- Aim of the exercise: Give back an exact copy of the lines in the records below, from the line that has "Haski - no sleep!" through the line that has "Velika, srećna", and nothing besides.

(Input data)

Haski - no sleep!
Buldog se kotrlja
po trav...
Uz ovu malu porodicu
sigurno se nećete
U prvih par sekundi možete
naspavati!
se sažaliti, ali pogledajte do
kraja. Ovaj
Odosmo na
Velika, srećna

(End Input data)
(Input data)

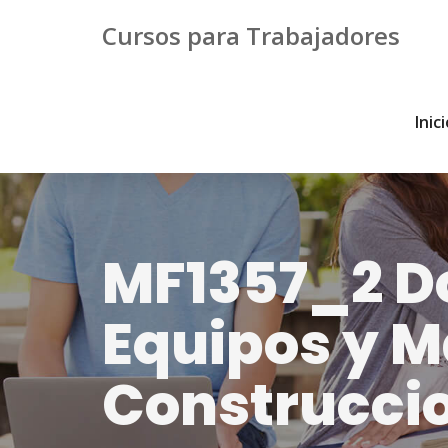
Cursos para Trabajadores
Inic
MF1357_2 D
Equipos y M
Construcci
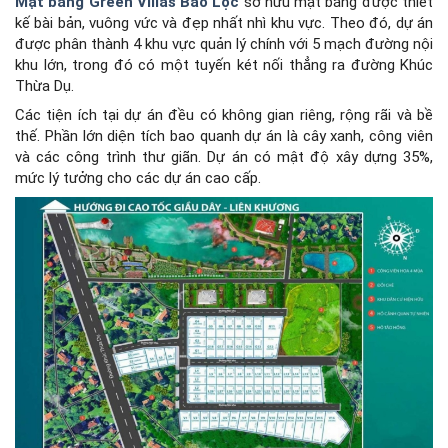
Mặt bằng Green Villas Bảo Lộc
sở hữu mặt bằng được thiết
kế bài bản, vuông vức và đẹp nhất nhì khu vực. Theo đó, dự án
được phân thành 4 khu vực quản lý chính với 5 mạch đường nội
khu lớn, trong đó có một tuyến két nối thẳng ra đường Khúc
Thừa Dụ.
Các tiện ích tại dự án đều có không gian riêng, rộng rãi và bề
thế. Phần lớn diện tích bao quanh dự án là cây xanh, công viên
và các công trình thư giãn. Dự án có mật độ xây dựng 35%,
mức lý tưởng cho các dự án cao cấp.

(End Input data)

- Task response:
Haski - no sleep!
Buldog se kotrlja
po trav...
Uz ovu malu porodicu
sigurno se nećete
U prvih par sekundi možete
naspavati!
se sažaliti, ali pogledajte do
kraja. Ovaj
Odosmo na
Velika, srećna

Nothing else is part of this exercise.